Bu nedenle Türkiye’nin kendi savunma sanayisini inşa ederken, henüz birçoğu prototip aşamasında olan savunma ürünlerinin (MMU Kaan, Hürjet, Kızılelma, Anka-III, TB-3, Hisar, Siper vb.) olgunlaşmalarını bekleyecek kadar vaktinin olmadığına inanıyorum. Prototip ürünlerin seri ürünlere dönüşüm yolculuğunun hızlandırılması yanında elzem olan (örneğin savaş uçağı) savunma ürünlerinin de savunma sanayimizin gelişimini engellemeyecek şekilde kısa vadeli ihtiyaçlarımızı karşılayacak kadar sayıda ve miktarda dış alım yoluyla Türk Ordusunun envanterine kazandırılmasına, bunun için de savunma harcamalarına ayrılan payın artırılmasına, en azından yıllık bazda 30 milyar USD büyüklüğünde bir bütçenin TSK için bulunmasına, ‘daha güçlü bir ordu yapılanmasına geçiş’ için gerekenlerin yapılmasına ihtiyaç bulunduğunu değerlendiriyorum.

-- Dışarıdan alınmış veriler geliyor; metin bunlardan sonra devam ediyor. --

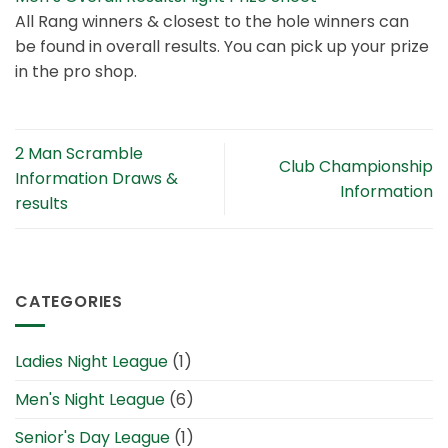
All Rang winners & closest to the hole winners can
be found in overall results. You can pick up your prize
in the pro shop.
2 Man Scramble
Club Championship
Information Draws &
Information
results
CATEGORIES
Ladies Night League
(1)
Men's Night League
(6)
Senior's Day League
(1)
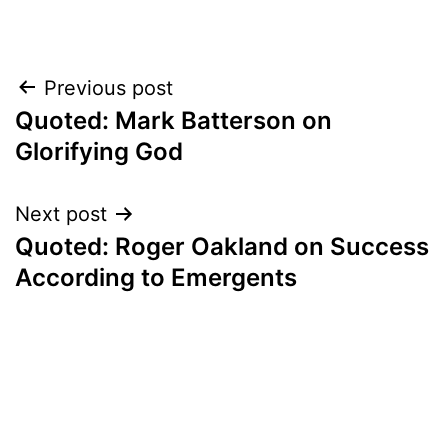
Post
Previous post
Quoted: Mark Batterson on
navigation
Glorifying God
Next post
Quoted: Roger Oakland on Success
According to Emergents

Bu kapsamda atılacak ilk adımın ise, ABD’den sonra NATO’nun en büyük ordusuna sahip Türkiye’nin yıllık 12-15 milyar USD bandında değişen bir savunma bütçesiyle gerçek manada güçlü bir orduya sahip olamayacağının devlet katında değerlendirilmesine ve samimi olarak bu ihtiyacın kabul görmesine bağlı olduğunu görüyorum. Milli Savunma Bakanlığımızı Güçlü bir Türk Ordusu için bu adımı atmaya, mevcut savunma bütçesini iki katına çıkaracak bir politika değişikliğine öncülük etmeye davet ediyorum.